16 B.R. 726

In re FLORCAR, INC., Carnie Investments, Inc., Debtors. The NINE-EIGHT CORPORATION and Palermo Realty, Inc., Plaintiffs, v. CARNIE INVESTMENTS, INC. Florcar, Inc. and Irving Gennet, Trustee, Defendants.

Bankruptcy Nos. 81-00471-BKC-TCB, 81-00473-BKC-TCB.

Adv. No. 81-0512-BKC-TCB-A.

United States Bankruptcy Court, S. D. Florida.

Jan. 18, 1982.

*727Arthur Weitzner, Coral Gables, Fla., for defendants.

Daniel Bakst, West Palm Beach, Fla., for trustee.

Norman L. Schroeder, Lake Worth, Fla., for Palermo Realty, Inc.

Eugene J. Fierro, Coral Gables, Fla., for counterplaintiff.

L. Louis Mrachek, J. A. Plisco, Palm Beach, Fla., for plaintiff.

MEMORANDUM DECISION — AMOUNT OF ATTORNEYS’ FEES

THOMAS C. BRITTON, Bankruptcy Judge.

In a memorandum decision of December 8,1981, defendants’ liability to the plaintiff, Nine-Eight Corporation, for attorneys’ fees was fixed. (C.P. No. 23). At the parties’ request, a separate hearing was held on December 15 to consider the amount. Nine-Eight Corporation seeks $9,687 and costs of $728 for the services of L. Louis Mrachek and $16,465 and costs of $443 for the services of J. A. Plisco, or a total of $27,323.

The liability for fees in this instance is contractual. In a Partial Assumption Agreement of July 18,1980, the defendants agreed to pay.

“(5) . . . reasonable attorneys fees and costs incurred by Buyers ... as a result of any default in said note or mortgage caused by Seller...”

and

(14) ... in any dispute between the parties involving this Agreement, the prevailing party shall be entitled to attorney fees and costs.”

The matter is governed by Florida law where it is settled that a trial court may not, over objection, award fees in the absence of expert testimony.

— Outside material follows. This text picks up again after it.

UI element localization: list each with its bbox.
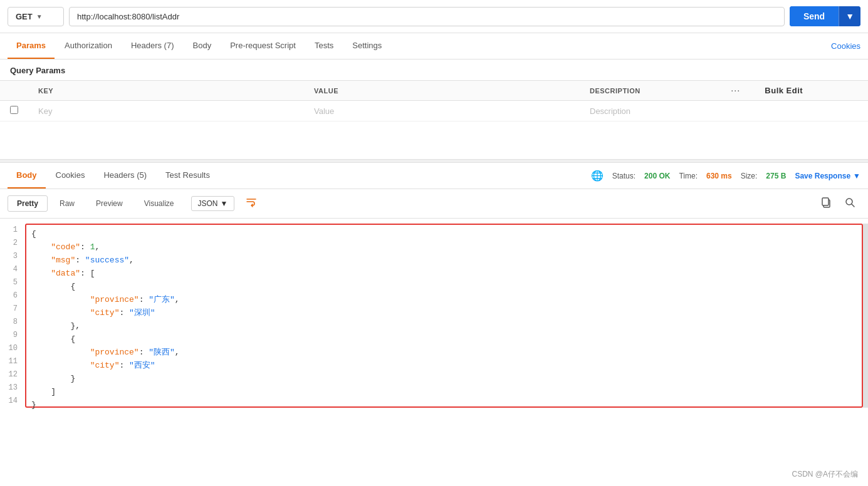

Lee v. Gilbert, Silverstein & Hellman, Fla.App. 1977, 350 So.2d 1147. Expert testimony is not necessary in this court. Matter of First Colonial Corp. of America, 5 Cir. 1977, 544 F.2d 1291, 1300. In this case, the parties agreed that plaintiffs could submit their proof by detailed applications without expert testimony and defendants offered only argument in opposition. Expert testimony is not a jurisdictional prerequisite. In re Estate of Buchman, Fla.App. 1972, 270 So.2d 384, 385.

In Florida, a party contractually entitled to his attorney fees recovers the amount he must pay his lawyer, or the reasonable fee, whichever is less. Trustees of Cameron-Brown v. Tavormina, Fla.App. 1980, 385 So.2d 728, 731. In this instance, *728Nine-Eight Corporation agreed to pay its attorneys on an hourly basis $125 for Mrachek and $100 for Plisco ($125 for out of office time). The attorneys have already been paid $14,080 for their services, $2,500 for Mrachek and $11,580 for Plisco, plus $507 costs.

The factors to be considered in assessing fees are specified in the Florida Code of Professional Responsibility, DR 2-106(B). The parties offered no proof as to four of the eight factors: (2), (5), (6) and (7). I assume that these factors are not significant in this instance. The remaining four factors are (1) the time, the difficulty and the skill required, (3) customary charges in the area, (4) the amount and results involved, and (8) whether the fee is fixed or contingent. There was no contingency here. The remaining factors are considered below.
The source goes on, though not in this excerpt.